Calling the “world security situation… as dangerous as it has been since World War II,” The Bulletin of the Atomic Scientists’ Science and Security Board on Jan. 25 moved its Doomsday Clock 30 seconds closer to midnight. It said the new setting, at two minutes to midnight, is “the closest the Clock has ever been to Doomsday, and as close as it was in 1953, at the height of the Cold War.”

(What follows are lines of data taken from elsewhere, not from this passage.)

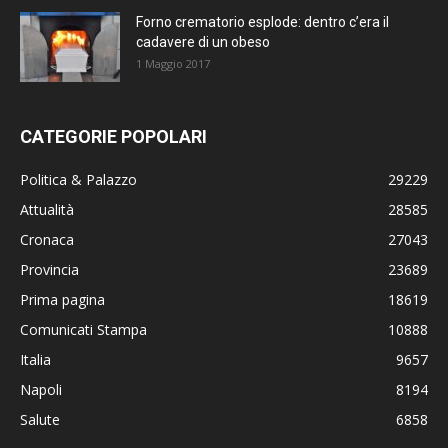
Forno crematorio esplode: dentro c’era il
cadavere di un obeso
1 Maggio 2017
CATEGORIE POPOLARI
Politica & Palazzo
29229
Attualità
28585
Cronaca
27043
Provincia
23689
Prima pagina
18619
Comunicati Stampa
10888
Italia
9657
Napoli
8194
Salute
6858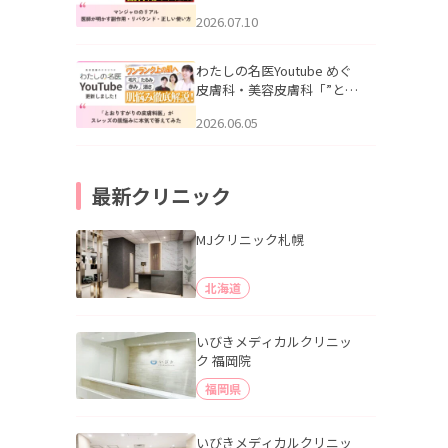
幌「マンジャロのリアル｜
2026.07.10
医師が明かす副作用・リバ
ウンド・正しい使い方」を
公開いたしました。
わたしの名医Youtube めぐ
皮膚科・美容皮膚科「”とお
りすがりの皮膚科医”がスレ
2026.06.05
ッズの肌悩みに本気で答え
てみた」を公開いたしまし
た。
最新クリニック
MJクリニック札幌
北海道
いびきメディカルクリニッ
ク 福岡院
福岡県
いびきメディカルクリニッ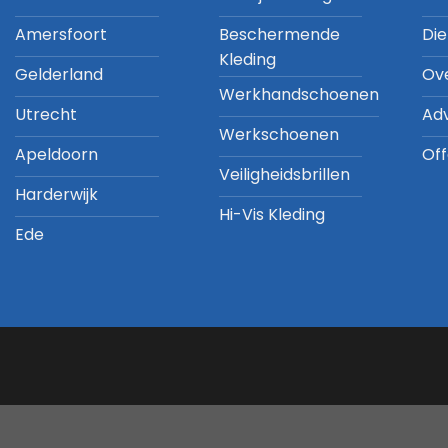
Amersfoort
Beschermende
Di
Kleding
Gelderland
Ov
Werkhandschoenen
Utrecht
Ad
Werkschoenen
Apeldoorn
Off
Veiligheidsbrillen
Harderwijk
Hi-Vis Kleding
Ede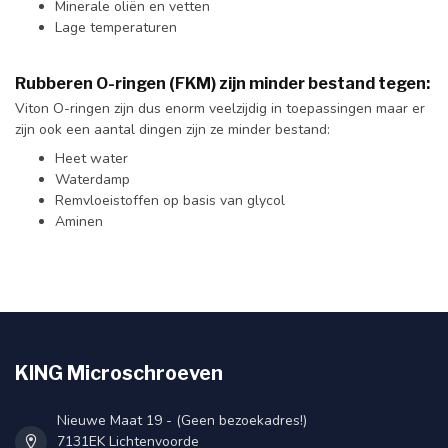
Minerale oliën en vetten
Lage temperaturen
Rubberen O-ringen (FKM) zijn minder bestand tegen:
Viton O-ringen zijn dus enorm veelzijdig in toepassingen maar er
zijn ook een aantal dingen zijn ze minder bestand:
Heet water
Waterdamp
Remvloeistoffen op basis van glycol
Aminen
KING Microschroeven
Nieuwe Maat 19 - (Geen bezoekadres!)
7131EK Lichtenvoorde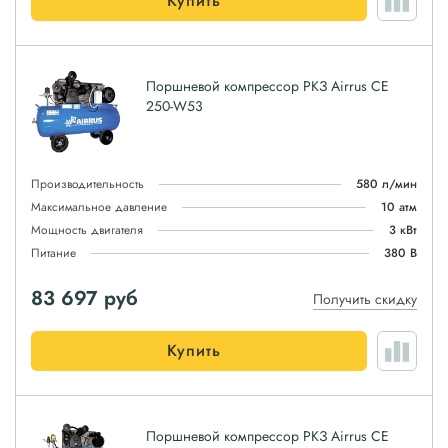
Купить
Поршневой компрессор РКЗ Airrus CE
250-W53
Производительность
580 л/мин
Максимальное давление
10 атм
Мощность двигателя
3 кВт
Питание
380 В
83 697
руб
Получить скидку
Купить
Поршневой компрессор РКЗ Airrus CE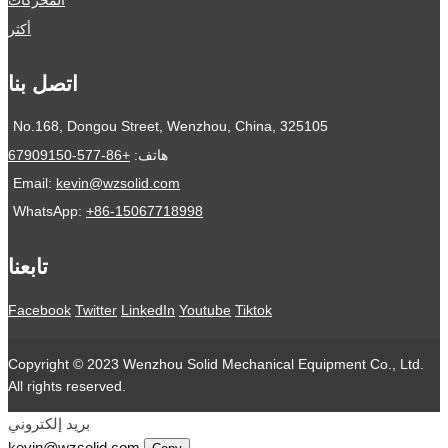
المحركات
أكثر
اتصل بنا
No.168, Dongou Street, Wenzhou, China, 325105
هاتف:
+86-577-67909150
Email:
kevin@wzsolid.com
WhatsApp:
+86-15067718998
تابعنا
Facebook
Twitter
LinkedIn
Youtube
Tiktok
Copyright © 2023 Wenzhou Solid Mechanical Equipment Co., Ltd.
All rights reserved.
بريد إلكتروني
kevin@wzsolid.com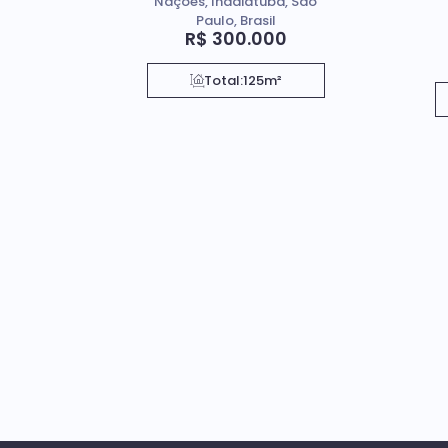
Nações, Indaiatuba, São
Paulo, Brasil
R$
300.000
Total:
125m²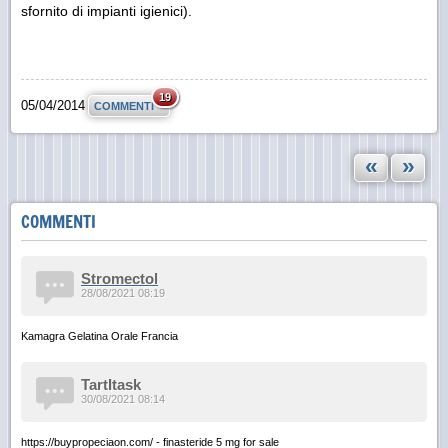
sfornito di impianti igienici).
19
05/04/2014
COMMENTI
«
»
COMMENTI
Stromectol
28/08/2021 08:19
Kamagra Gelatina Orale Francia
TartItask
30/08/2021 08:14
https://buypropeciaon.com/ - finasteride 5 mg for sale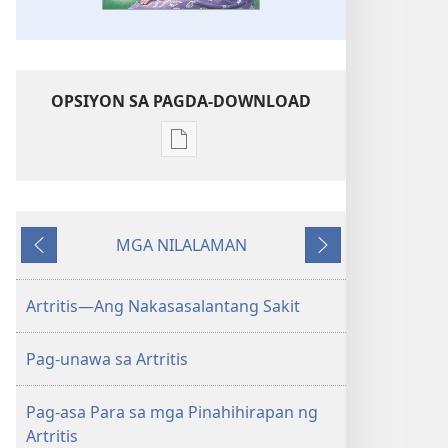
OPSIYON SA PAGDA-DOWNLOAD
Opsiyon
sa
pagda-
download
MGA NILALAMAN
ng
Nauna
Susunod
publikasyon
MAGASIN
Artritis—Ang Nakasasalantang Sakit
Disyembre 8,
2001
Pag-unawa sa Artritis
Pag-asa Para sa mga Pinahihirapan ng
Artritis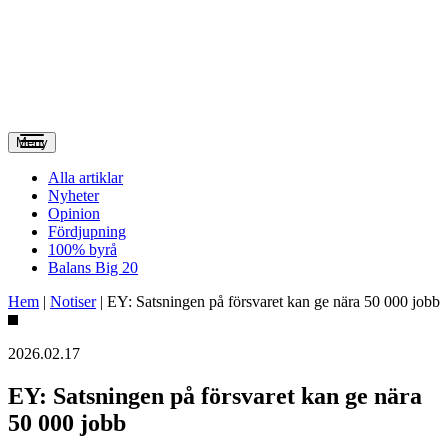
Meny
Alla artiklar
Nyheter
Opinion
Fördjupning
100% byrå
Balans Big 20
Hem
|
Notiser
|
EY: Satsningen på försvaret kan ge nära 50 000 jobb
2026.02.17
EY: Satsningen på försvaret kan ge nära
50 000 jobb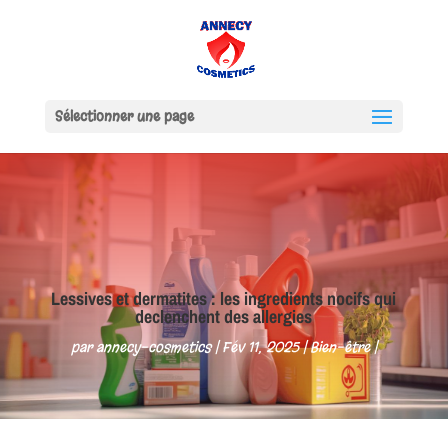
Sélectionner une page
Lessives et dermatites : les ingredients nocifs qui
declenchent des allergies
par
annecy-cosmetics
Fév 11, 2025
Bien-être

Showing just how much the world’s other nations are concerned over the present nuclear weapons situation, in July, 122 United Nations member countries voted to approve the new UN Treaty on the Prohibition of Nuclear Weapons, which would ban developing, testing, producing, manufacturing, transferring, possessing, stockpiling, using, or threatening to use nuclear weapons. One country opposed the treaty, one abstained, and others including the nine nuclear-armed countries boycotted the talks and did not sign.
As the treaty’s initiating organization, the International Campaign to Abolish Nuclear Weapons, was awarded this year’s Nobel Peace Prize. ICAN’s Executive Director, Beatrice Fihn, called the treaty “a choice between the two endings: the end of nuclear weapons or the end of us.”
After the release of the new NPR, Peace Action’s Paul Kawika Martin wondered, “Who in their right mind thinks it’s a good idea to make nuclear weapons ‘more usable?’ … Who let Dr. Strangelove write the Nuclear Posture Review?